Action item >> Transcribe the lines below exactly, beginning with the line that holds "Identify the location of About Us." and ending with the final line, both included. Pictures are to be left out.

= = =

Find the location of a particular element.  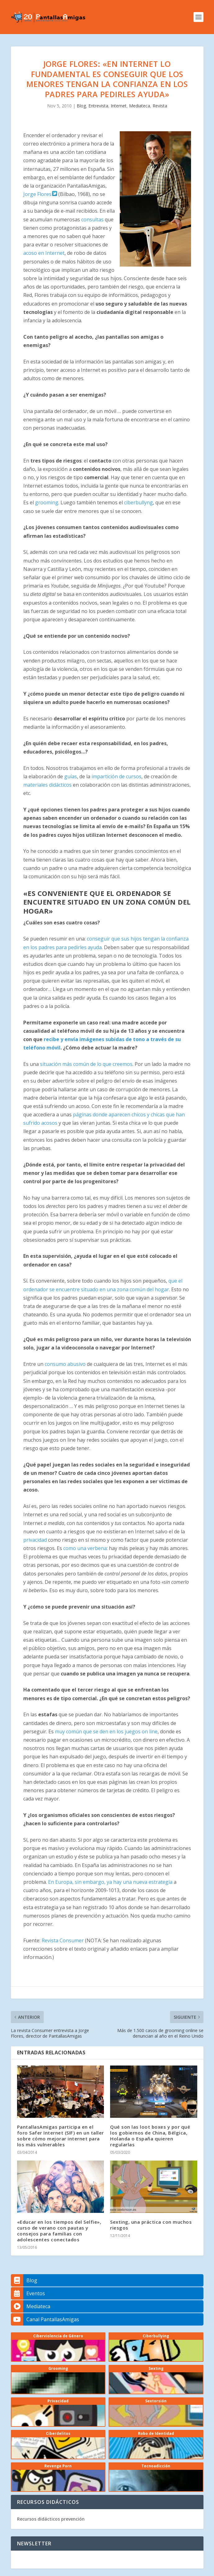

acoso en Internet is located at coordinates (44, 253).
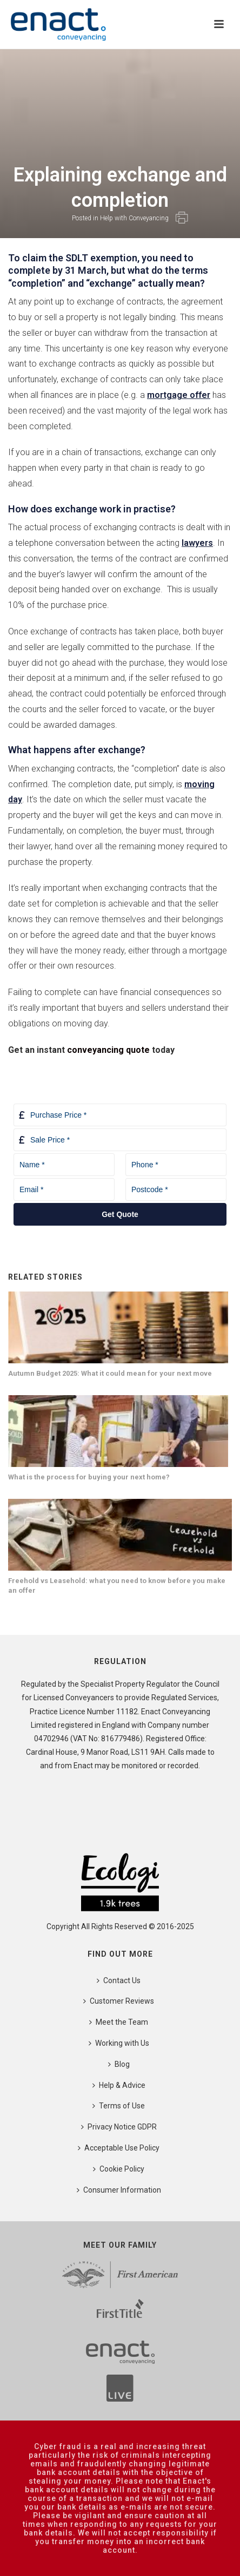 This screenshot has width=240, height=2576. Describe the element at coordinates (119, 2064) in the screenshot. I see `Blog` at that location.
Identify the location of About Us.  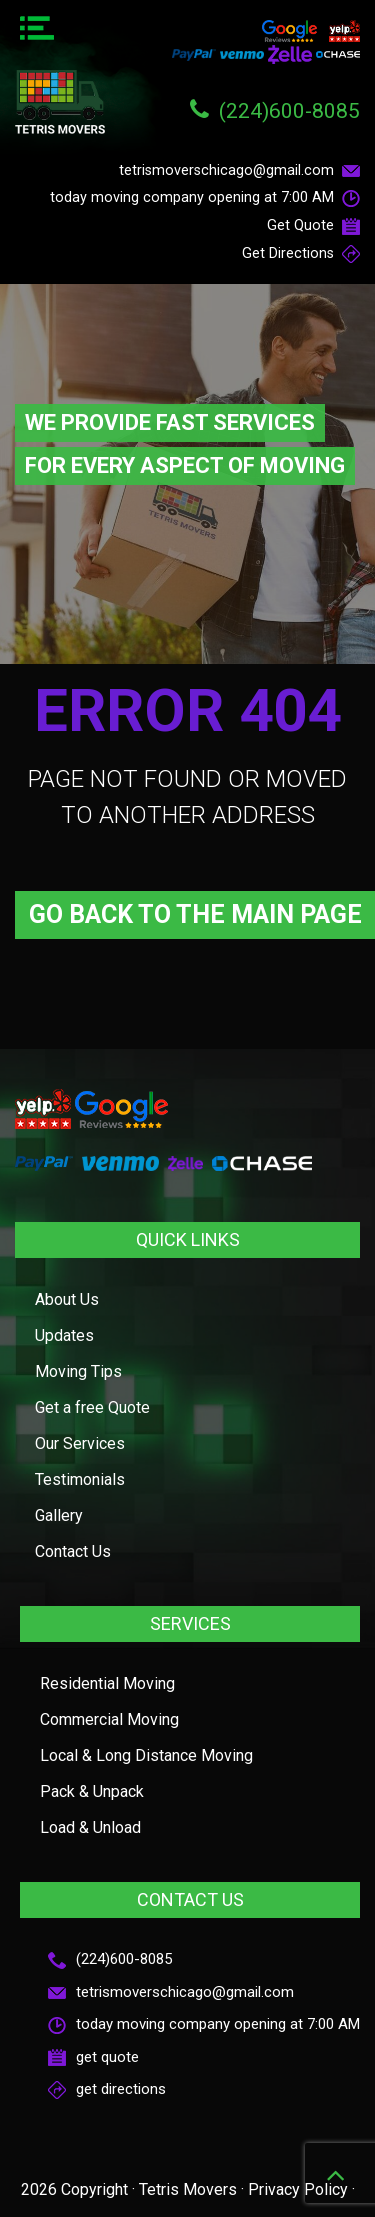
(67, 1299).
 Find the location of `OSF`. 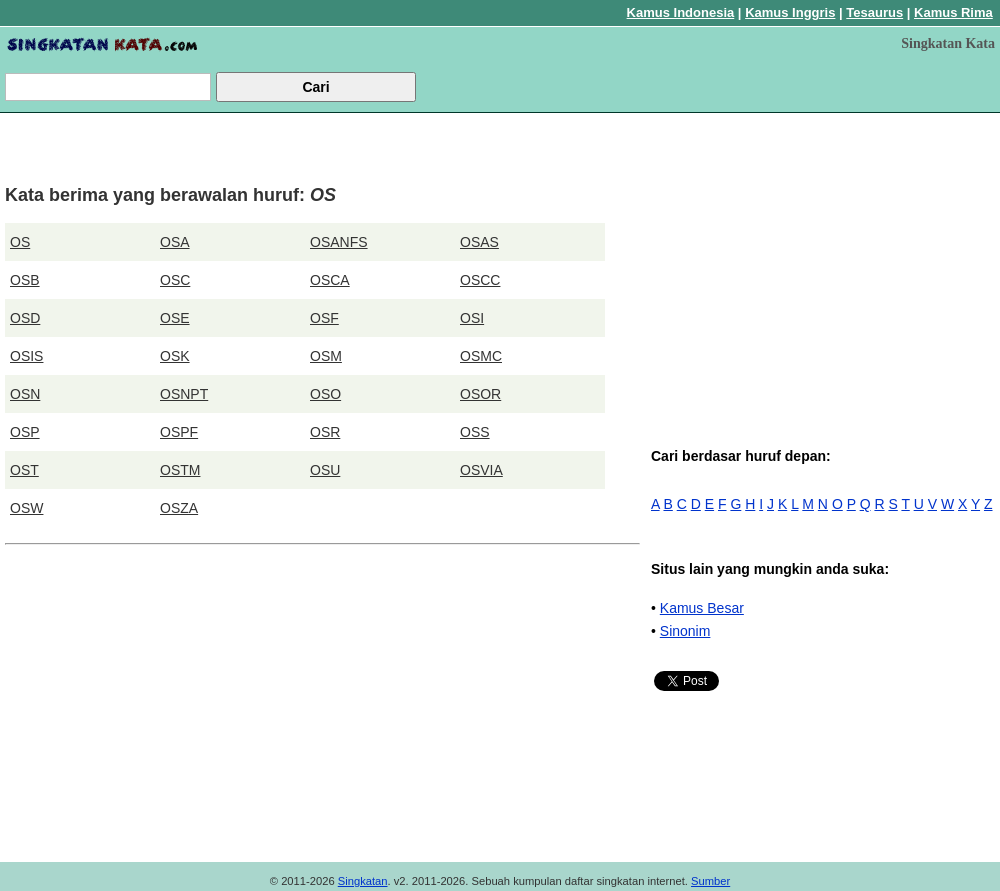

= = =

Problem solution >>
Identify the location of About Us.  
(67, 1299).
 Find the location of `OSF`. 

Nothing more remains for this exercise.